**About this task**
Take the records underneath and set them down exactly.

#### Excerpted records

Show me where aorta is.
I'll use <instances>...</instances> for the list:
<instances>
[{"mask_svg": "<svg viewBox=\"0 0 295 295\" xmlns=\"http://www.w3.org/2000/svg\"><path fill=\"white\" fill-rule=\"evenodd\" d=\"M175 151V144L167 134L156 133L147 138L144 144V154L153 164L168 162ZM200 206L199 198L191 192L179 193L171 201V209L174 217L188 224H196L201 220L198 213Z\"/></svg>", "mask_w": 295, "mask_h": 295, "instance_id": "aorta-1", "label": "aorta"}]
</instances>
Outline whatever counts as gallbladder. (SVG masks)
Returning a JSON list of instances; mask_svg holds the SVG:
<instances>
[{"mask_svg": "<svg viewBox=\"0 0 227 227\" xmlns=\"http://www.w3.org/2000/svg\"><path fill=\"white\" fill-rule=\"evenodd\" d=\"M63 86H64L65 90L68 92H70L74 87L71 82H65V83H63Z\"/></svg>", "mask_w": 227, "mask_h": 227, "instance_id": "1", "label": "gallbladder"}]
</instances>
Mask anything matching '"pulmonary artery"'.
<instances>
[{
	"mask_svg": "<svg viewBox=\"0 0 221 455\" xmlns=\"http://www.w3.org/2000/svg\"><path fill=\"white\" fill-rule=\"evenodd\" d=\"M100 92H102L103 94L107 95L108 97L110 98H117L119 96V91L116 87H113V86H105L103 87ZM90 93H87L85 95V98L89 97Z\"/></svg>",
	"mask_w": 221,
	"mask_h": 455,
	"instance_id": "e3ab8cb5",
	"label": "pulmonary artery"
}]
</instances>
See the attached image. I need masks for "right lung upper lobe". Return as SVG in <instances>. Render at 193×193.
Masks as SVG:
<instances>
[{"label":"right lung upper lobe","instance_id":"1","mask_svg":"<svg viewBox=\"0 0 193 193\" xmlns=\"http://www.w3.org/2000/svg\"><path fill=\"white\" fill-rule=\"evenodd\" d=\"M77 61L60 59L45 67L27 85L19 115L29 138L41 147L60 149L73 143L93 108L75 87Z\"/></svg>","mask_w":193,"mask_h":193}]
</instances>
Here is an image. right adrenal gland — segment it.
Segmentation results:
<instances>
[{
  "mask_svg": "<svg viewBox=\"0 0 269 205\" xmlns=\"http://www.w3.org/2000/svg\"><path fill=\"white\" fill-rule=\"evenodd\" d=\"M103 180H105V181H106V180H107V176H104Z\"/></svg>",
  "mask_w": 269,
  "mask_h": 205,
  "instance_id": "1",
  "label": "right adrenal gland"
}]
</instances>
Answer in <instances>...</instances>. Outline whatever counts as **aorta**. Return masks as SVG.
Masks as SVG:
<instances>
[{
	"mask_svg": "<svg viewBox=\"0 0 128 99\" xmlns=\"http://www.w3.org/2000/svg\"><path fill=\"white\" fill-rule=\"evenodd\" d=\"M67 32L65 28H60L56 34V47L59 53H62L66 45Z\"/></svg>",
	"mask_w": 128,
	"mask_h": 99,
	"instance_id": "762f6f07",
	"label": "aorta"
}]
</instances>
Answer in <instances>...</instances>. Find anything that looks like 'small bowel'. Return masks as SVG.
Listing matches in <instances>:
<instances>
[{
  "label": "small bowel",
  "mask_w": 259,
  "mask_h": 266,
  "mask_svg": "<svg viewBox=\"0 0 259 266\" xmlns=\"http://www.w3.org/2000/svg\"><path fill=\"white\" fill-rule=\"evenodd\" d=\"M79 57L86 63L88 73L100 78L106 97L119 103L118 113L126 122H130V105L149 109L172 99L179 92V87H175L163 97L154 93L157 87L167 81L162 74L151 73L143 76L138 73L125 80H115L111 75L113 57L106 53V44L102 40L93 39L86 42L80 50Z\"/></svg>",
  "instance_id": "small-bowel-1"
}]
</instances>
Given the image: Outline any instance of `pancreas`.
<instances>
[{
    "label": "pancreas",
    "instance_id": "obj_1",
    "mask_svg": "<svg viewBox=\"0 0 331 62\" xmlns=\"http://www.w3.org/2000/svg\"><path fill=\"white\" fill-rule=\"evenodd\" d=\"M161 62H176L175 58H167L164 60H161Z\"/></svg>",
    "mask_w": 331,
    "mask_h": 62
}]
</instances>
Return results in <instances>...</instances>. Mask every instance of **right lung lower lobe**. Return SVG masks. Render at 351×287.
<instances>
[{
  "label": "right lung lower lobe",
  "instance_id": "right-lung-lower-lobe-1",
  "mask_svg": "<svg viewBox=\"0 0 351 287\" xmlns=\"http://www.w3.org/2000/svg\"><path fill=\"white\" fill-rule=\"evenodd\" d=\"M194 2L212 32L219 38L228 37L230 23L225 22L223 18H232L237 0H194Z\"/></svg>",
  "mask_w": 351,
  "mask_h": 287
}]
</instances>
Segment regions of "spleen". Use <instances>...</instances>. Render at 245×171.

########

**Output of the exercise**
Show me where aorta is.
I'll use <instances>...</instances> for the list:
<instances>
[{"mask_svg": "<svg viewBox=\"0 0 295 295\" xmlns=\"http://www.w3.org/2000/svg\"><path fill=\"white\" fill-rule=\"evenodd\" d=\"M175 151V144L167 134L156 133L147 138L144 144V154L153 164L168 162ZM200 206L199 198L191 192L179 193L171 201V209L174 217L188 224H196L201 220L198 213Z\"/></svg>", "mask_w": 295, "mask_h": 295, "instance_id": "aorta-1", "label": "aorta"}]
</instances>
Outline whatever counts as gallbladder. (SVG masks)
Returning a JSON list of instances; mask_svg holds the SVG:
<instances>
[{"mask_svg": "<svg viewBox=\"0 0 227 227\" xmlns=\"http://www.w3.org/2000/svg\"><path fill=\"white\" fill-rule=\"evenodd\" d=\"M63 86H64L65 90L68 92H70L74 87L71 82H65V83H63Z\"/></svg>", "mask_w": 227, "mask_h": 227, "instance_id": "1", "label": "gallbladder"}]
</instances>
Mask anything matching '"pulmonary artery"'.
<instances>
[{
	"mask_svg": "<svg viewBox=\"0 0 221 455\" xmlns=\"http://www.w3.org/2000/svg\"><path fill=\"white\" fill-rule=\"evenodd\" d=\"M100 92H102L103 94L107 95L108 97L110 98H117L119 96V91L116 87H113V86H105L103 87ZM90 93H87L85 95V98L89 97Z\"/></svg>",
	"mask_w": 221,
	"mask_h": 455,
	"instance_id": "e3ab8cb5",
	"label": "pulmonary artery"
}]
</instances>
See the attached image. I need masks for "right lung upper lobe". Return as SVG in <instances>. Render at 193×193.
Masks as SVG:
<instances>
[{"label":"right lung upper lobe","instance_id":"1","mask_svg":"<svg viewBox=\"0 0 193 193\" xmlns=\"http://www.w3.org/2000/svg\"><path fill=\"white\" fill-rule=\"evenodd\" d=\"M77 61L60 59L45 67L27 85L19 115L29 138L41 147L60 149L73 143L93 108L75 87Z\"/></svg>","mask_w":193,"mask_h":193}]
</instances>
Here is an image. right adrenal gland — segment it.
Segmentation results:
<instances>
[{
  "mask_svg": "<svg viewBox=\"0 0 269 205\" xmlns=\"http://www.w3.org/2000/svg\"><path fill=\"white\" fill-rule=\"evenodd\" d=\"M103 180H105V181H106V180H107V176H104Z\"/></svg>",
  "mask_w": 269,
  "mask_h": 205,
  "instance_id": "1",
  "label": "right adrenal gland"
}]
</instances>
Answer in <instances>...</instances>. Outline whatever counts as **aorta**. Return masks as SVG.
Masks as SVG:
<instances>
[{
	"mask_svg": "<svg viewBox=\"0 0 128 99\" xmlns=\"http://www.w3.org/2000/svg\"><path fill=\"white\" fill-rule=\"evenodd\" d=\"M67 32L65 28H60L56 34V47L59 53H62L66 45Z\"/></svg>",
	"mask_w": 128,
	"mask_h": 99,
	"instance_id": "762f6f07",
	"label": "aorta"
}]
</instances>
Answer in <instances>...</instances>. Find anything that looks like 'small bowel'. Return masks as SVG.
Listing matches in <instances>:
<instances>
[{
  "label": "small bowel",
  "mask_w": 259,
  "mask_h": 266,
  "mask_svg": "<svg viewBox=\"0 0 259 266\" xmlns=\"http://www.w3.org/2000/svg\"><path fill=\"white\" fill-rule=\"evenodd\" d=\"M79 57L86 63L88 73L100 78L106 97L119 103L118 113L126 122H130V105L149 109L172 99L179 92V87H175L163 97L154 93L157 87L167 81L162 74L151 73L143 76L138 73L125 80H115L111 75L113 57L106 53V44L102 40L93 39L86 42L80 50Z\"/></svg>",
  "instance_id": "small-bowel-1"
}]
</instances>
Given the image: Outline any instance of `pancreas`.
<instances>
[{
    "label": "pancreas",
    "instance_id": "obj_1",
    "mask_svg": "<svg viewBox=\"0 0 331 62\" xmlns=\"http://www.w3.org/2000/svg\"><path fill=\"white\" fill-rule=\"evenodd\" d=\"M161 62H176L175 58H167L164 60H161Z\"/></svg>",
    "mask_w": 331,
    "mask_h": 62
}]
</instances>
Return results in <instances>...</instances>. Mask every instance of **right lung lower lobe**. Return SVG masks. Render at 351×287.
<instances>
[{
  "label": "right lung lower lobe",
  "instance_id": "right-lung-lower-lobe-1",
  "mask_svg": "<svg viewBox=\"0 0 351 287\" xmlns=\"http://www.w3.org/2000/svg\"><path fill=\"white\" fill-rule=\"evenodd\" d=\"M194 2L212 32L219 38L228 37L230 23L225 22L223 18H232L237 0H194Z\"/></svg>",
  "mask_w": 351,
  "mask_h": 287
}]
</instances>
Segment regions of "spleen". Use <instances>...</instances>. Render at 245×171.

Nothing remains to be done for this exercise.